Der Westen durchlebt turbulente Zeiten. In verschiedenen Ländern kommt es zu Wahl- oder Abstimmungsentscheiden, die viele für unmöglich gehalten haben. Was ist los? Die westliche Gesellschaft scheint aus dem Gleichgewicht zu geraten. Ein Unmut der Bevölkerung, wohl einhergehend mit einem Vertrauensverlust in Politik und Wirtschaft, kommt an der Urne zum Ausdruck. Das muss uns zum Nachdenken anregen.
Solange diese Entscheide klein oder schlecht geredet werden, fehlt eine wichtige Grundvoraussetzung, um als Gesellschaft wieder zusammenzufinden. Die ernsthafte Auseinandersetzung mit der Mehrheit (!), die sich scheinbar politisch unkorrekt an der Urne äussert, ist eine dringliche Notwendigkeit. Welche Überlegungen führen sie zu ihrem Entscheid? Welche Werte, Interpretationen, Befürchtungen und Ziele leiten sie? Es handle sich um sogenannte Globalisierungsverlierer, sagt man. Das mag ein Aspekt sein. Doch zweifelsohne lässt sich die Situation nicht auf einen Begriff oder ein Phänomen reduzieren. Vermutlich muss sich der Westen auf verschiedenen Ebenen neu erfinden, um zurück zu Stabilität zu finden. Der Arbeitsmarkt ist eine dieser Ebenen. Wir, aus der HR-Welt, sind also Teil und inmitten des Geschehens.
Arbeit ist essenziell. Sie stiftet nicht nur das Einkommen für die grundlegendsten, menschlichen Bedürfnisse, sondern auch Zugehörigkeitsgefühl und Sinn. Insofern wirkt Arbeit integrierend. Für eine funktionierende Gesellschaft ist es wichtig, dass möglichst jeder einen passenden Platz in der Arbeitswelt findet. Das braucht ein entsprechendes Engagement des Individuums. Es muss sich mit Blick auf seine Arbeitsmarktfähigkeit ausbilden, weiterbilden, eine gewisse Mobilitätsbereitschaft mitbringen und mit Ernsthaftigkeit und Disziplin am Arbeitsleben teilnehmen.

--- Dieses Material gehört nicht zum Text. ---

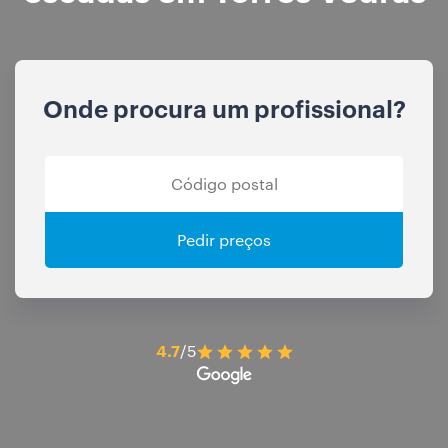
Onde procura um profissional?
Pedir preços
4.7
/5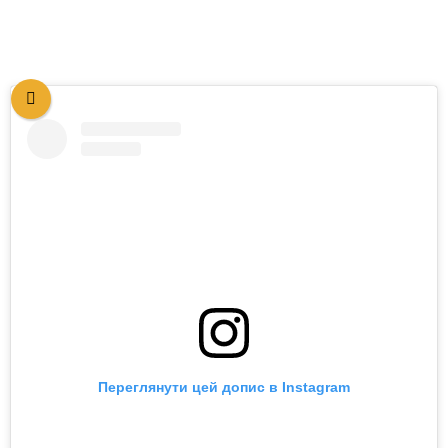
Переглянути цей допис в Instagram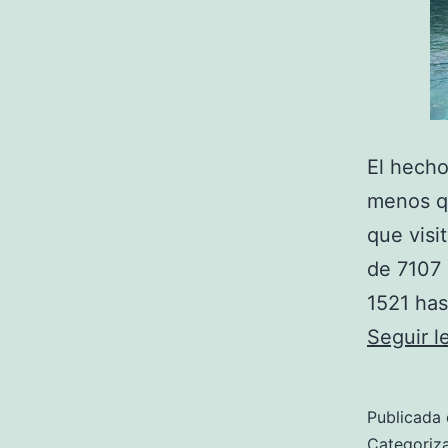
El hecho
menos qu
que visi
de 7107 
1521 has
Seguir 
Publicada 
Categori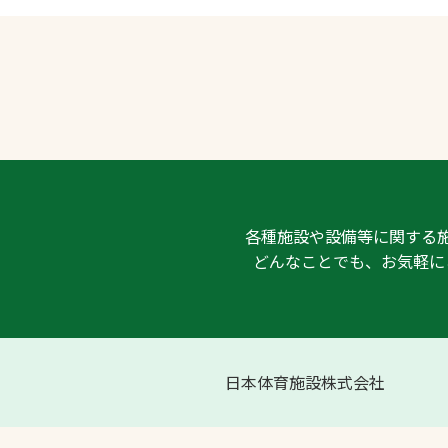
各種施設や設備等に関する
どんなことでも、お気軽に
日本体育施設株式会社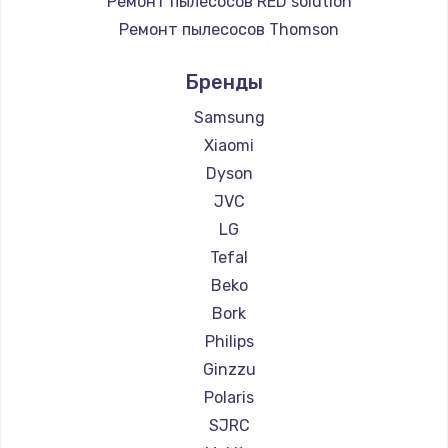
Ремонт пылесосов RED solution
Ремонт пылесосов Thomson
Ремонт пылесосов Miele
Бренды
Ремонт пылесосов lydsto
Ремонт пылесосов Atvel
Samsung
Ремонт пылесосов Tineco
Xiaomi
Ремонт пылесосов Tuvio
Dyson
Ремонт пылесосов Clever clean
JVC
Ремонт пылесосов DEXP
LG
Ремонт пылесосов Haier
Tefal
Ремонт пылесосов Pioneer
Beko
Ремонт пылесосов Electrolux
Bork
Ремонт пылесосов Grundig
Philips
Ремонт пылесосов BBK
Ginzzu
Ремонт пылесосов Scarlett
Polaris
Ремонт пылесосов Kyvol
SJRC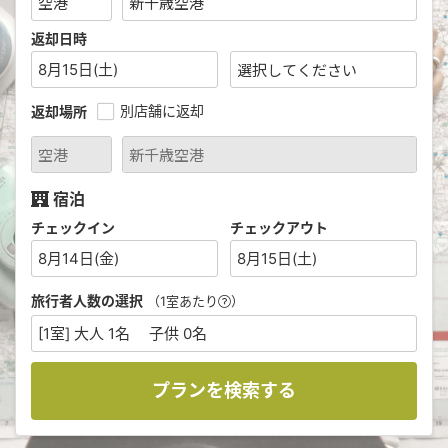
返却日時
8月15日(土)
別店舗に返却
返却場所
宿泊
チェックイン
チェックアウト
8月14日(金)
8月15日(土)
旅行者人数の選択
（1室あたり
）
[1室] 大人 1名 子供 0名
プランを検索する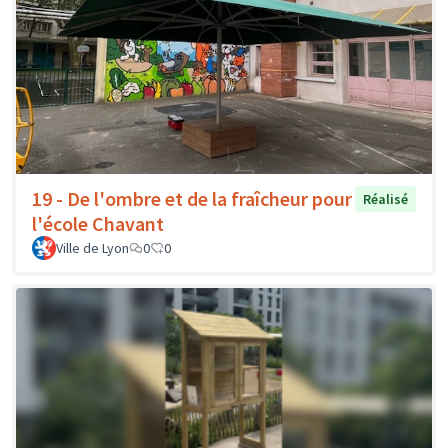
19 - De l'ombre et de la fraîcheur pour
Réalisé
l'école Chavant
Ville de Lyon
0
0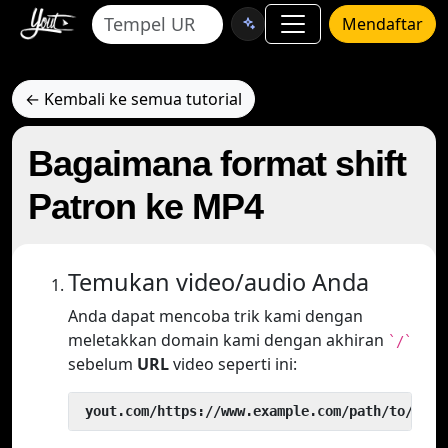
Mendaftar
← Kembali ke semua tutorial
Bagaimana format shift
Patron ke MP4
Temukan video/audio Anda
Anda dapat mencoba trik kami dengan
meletakkan domain kami dengan akhiran
`/`
sebelum
URL
video seperti ini:
 yout.com/https://www.example.com/path/to/vide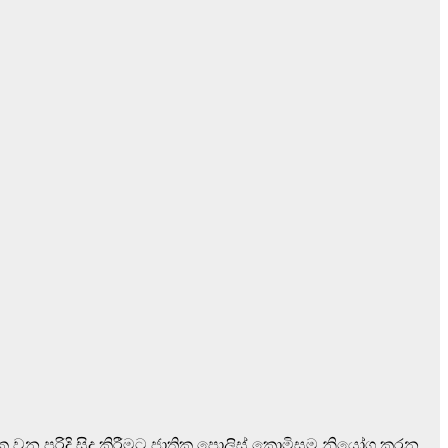
මක වන පරිදි සිදු කිරීමට ජාතික පොලිස් කොමිසම නියෝග කරන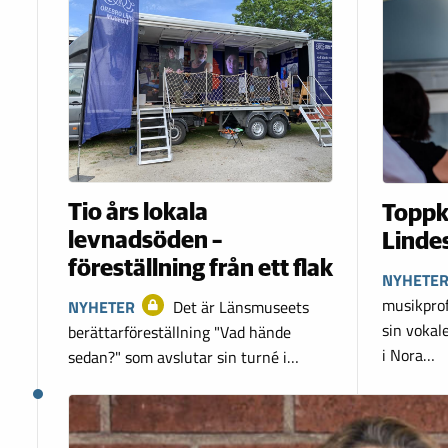
Tio års lokala
Toppk
levnadsöden –
Linde
föreställning från ett flak
NYHETE
musikprof
NYHETER
Det är Länsmuseets
sin vokal
berättarföreställning "Vad hände
i Nora…
sedan?" som avslutar sin turné i…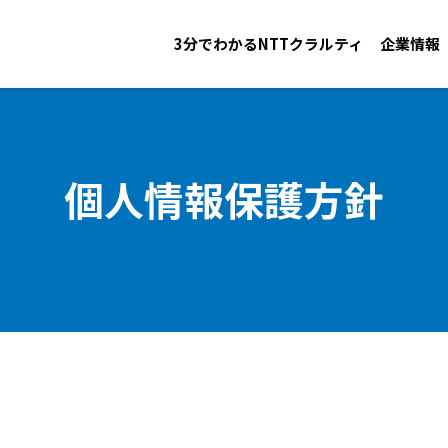
3分でわかるNTTクラルティ
企業情報
個人情報保護方針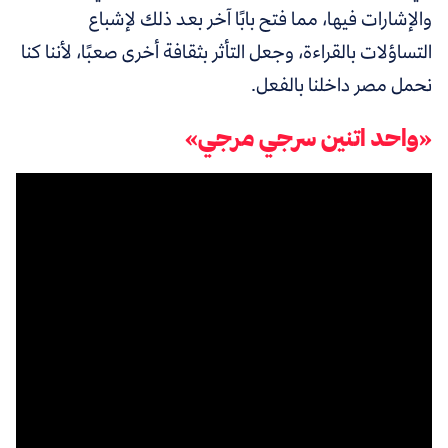
والإشارات فيها، مما فتح بابًا آخر بعد ذلك لإشباع
التساؤلات بالقراءة، وجعل التأثر بثقافة أخرى صعبًا، لأننا كنا
نحمل مصر داخلنا بالفعل.
«واحد اتنين سرجي مرجي»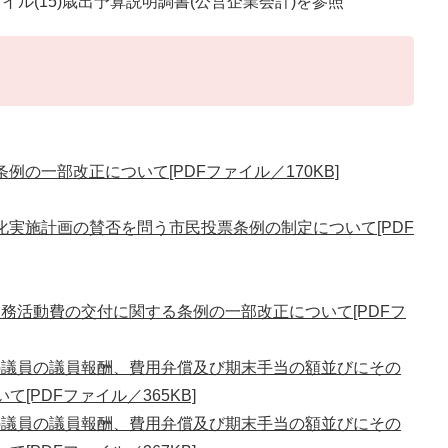
ル(15)歳出予算説明調書(公営企業会計)を参照
の一部改正について[PDFファイル／170KB]
化実施計画の賛否を問う市民投票条例の制定について[PDF
務活動費の交付に関する条例の一部改正について[PDFフ
の議員の議員報酬、費用弁償及び期末手当の額並びにその
[PDFファイル／365KB]
の議員の議員報酬、費用弁償及び期末手当の額並びにその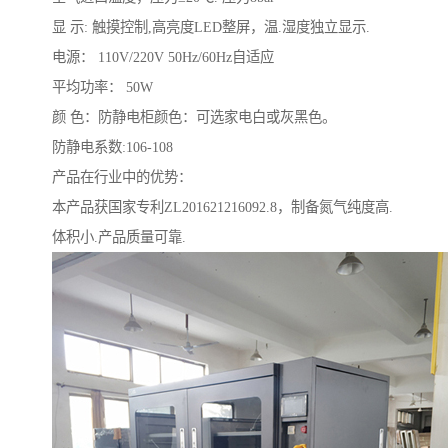
显 示: 触摸控制,高亮度LED整屏，温.湿度独立显示.
电源： 110V/220V 50Hz/60Hz自适应
平均功率： 50W
颜 色：防静电柜颜色：可选家电白或灰黑色。
防静电系数:106-108
产品在行业中的优势：
本产品获国家专利ZL201621216092.8，制备氮气纯度高.
体积小.产品质量可靠.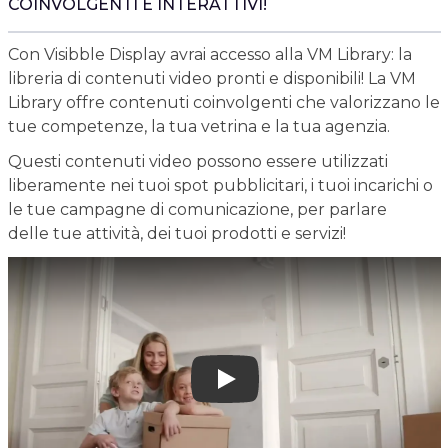
COINVOLGENTI E INTERATTIVI!
Con Visibble Display avrai accesso alla VM Library: la
libreria di contenuti video pronti e disponibili! La VM
Library offre contenuti coinvolgenti che valorizzano le
tue competenze, la tua vetrina e la tua agenzia.
Questi contenuti video possono essere utilizzati
liberamente nei tuoi spot pubblicitari, i tuoi incarichi o
le tue campagne di comunicazione, per parlare
delle tue attività, dei tuoi prodotti e servizi!
Play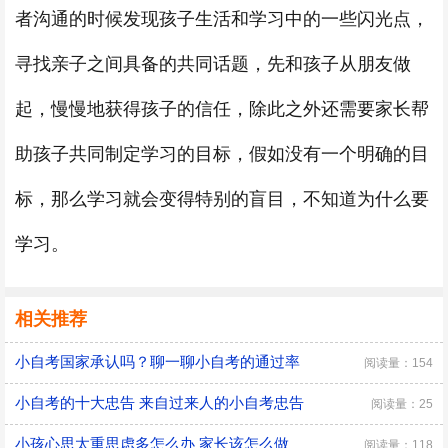
者沟通的时候发现孩子生活和学习中的一些闪光点，
寻找亲子之间具备的共同话题，先和孩子从朋友做
起，慢慢地获得孩子的信任，除此之外还需要家长帮
助孩子共同制定学习的目标，假如没有一个明确的目
标，那么学习就会变得特别的盲目，不知道为什么要
学习。
相关推荐
小自考国家承认吗？聊一聊小自考的通过率
阅读量：154
小自考的十大忠告 来自过来人的小自考忠告
阅读量：25
小孩心思太重思虑多怎么办 家长该怎么做
阅读量：118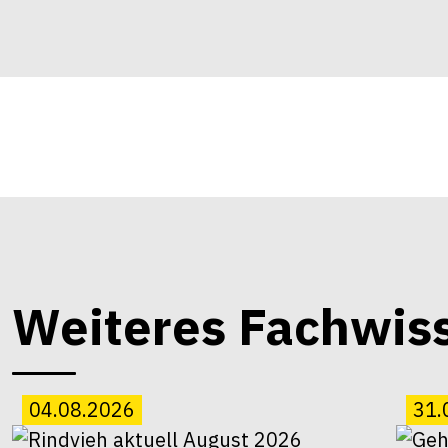
Weiteres Fachwis
04.08.2026
31.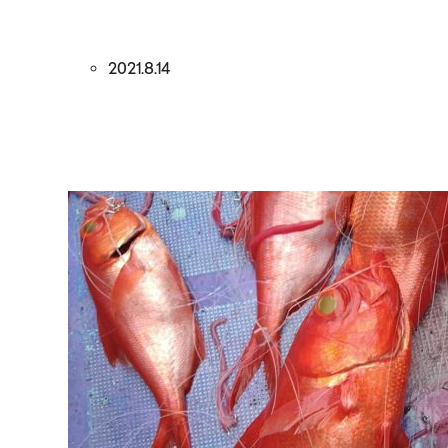
2021.8.14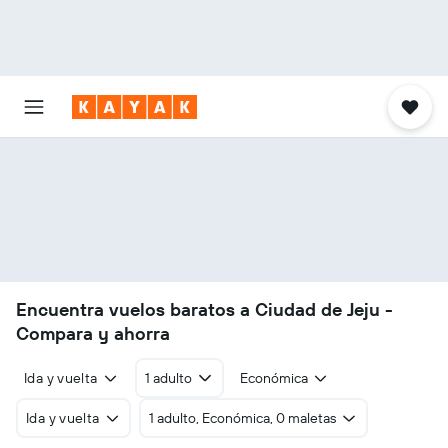
Encuentra vuelos baratos a Ciudad de Jeju -
Compara y ahorra
Ida y vuelta
1 adulto
Económica
Ida y vuelta
1 adulto, Económica, 0 maletas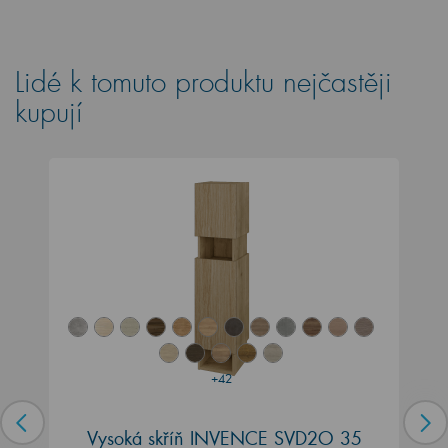
Lidé k tomuto produktu nejčastěji
kupují
+42
Vysoká skříň INVENCE SVD2O 35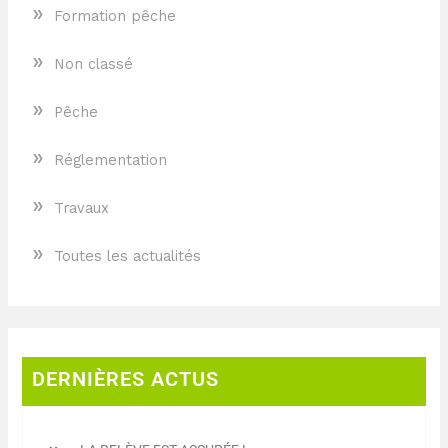
»
Formation pêche
»
Non classé
»
Pêche
»
Réglementation
»
Travaux
»
Toutes les actualités
DERNIÈRES ACTUS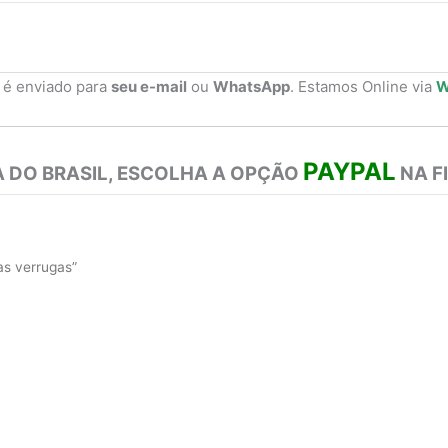
 é enviado para
seu e-mail
ou
WhatsApp
. Estamos Online via
W
PAYPAL
 DO BRASIL, ESCOLHA A OPÇÃO
NA F
as verrugas”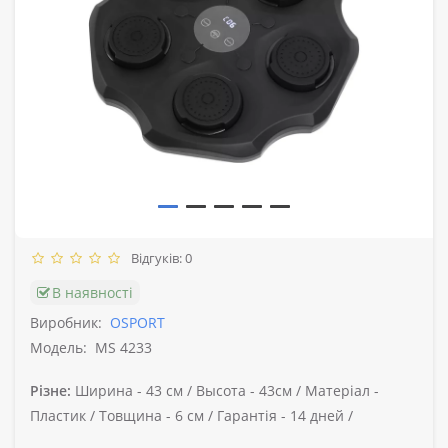
Відгуків: 0
В наявності
Виробник:
OSPORT
Модель:
MS 4233
Різне:
Ширина -
43 см /
Высота -
43см /
Матеріал -
Пластик /
Товщина -
6 см /
Гарантія -
14 дней /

Aber die Arbeitgeber sind genauso in der Pflicht – nebst dem Staat, der für die Bereitstellung der Bildungsinfrastruktur zuständig ist. Die Arbeitgeber wirken am Markt. Sie haben eine gute Vorstellung davon, wie sich dieser weiterentwickelt und welche Herausforderungen sich damit verbunden den Mitarbeitenden stellen. Entsprechend sind sie gut positioniert, um entweder selber Bildungsgänge anzubieten oder ihre Mitarbeitenden in der Aus- und Weiterbildung zu beraten und zu unterstützen. Ebenso ist es Aufgabe der Arbeitgeber, den Mitarbeitenden reinen Wein einzuschenken. Zeichnet sich ab, dass sich ein Unternehmen oder eine ganze Branche im Strukturwandel befindet, haben die Mitarbeitenden ein Recht darauf, dies frühzeitig zu erfahren, um sich für die neue Zukunft zu rüsten. Und hier liegt auch die Chance, sich als Unternehmen um seine Mitarbeitenden zu kümmern, und damit wieder Vertrauen in das eigene Unternehmen und eine funktionierende Wirtschaft aufzubauen.
Anderenfalls werden die absehbaren Probleme vor sich hingeschoben und immer grösser, bis sie zu einer gesellschaftlichen Krise ausarten, deren Lösung um ein Vielfaches schwieriger ist. Es gibt Stimmen, die ein bedingungsloses Grundeinkommen vorschlagen, um die sozialen Probleme zu lösen, die ein rascher und disruptiver Wandel mit sich bringt. Ich bin skeptisch gegenüber diesem Vorschlag. Gerade weil die Arbeit viel mehr Funktionen hat als die reine Mittelbeschaffung. Jeder will Teil sein der Gesellschaft und seinen Beitrag dazu leisten.
Ich vertraue in die Kraft unserer westlichen Gesellschaft, sich weiterzuentwickeln und zu erneuern. Das ist keine einfache Aufgabe, aber sie kann gemeistert werden. Der Westen hat das in den vergangenen Jahrzehnten schon mehrfach bewiesen.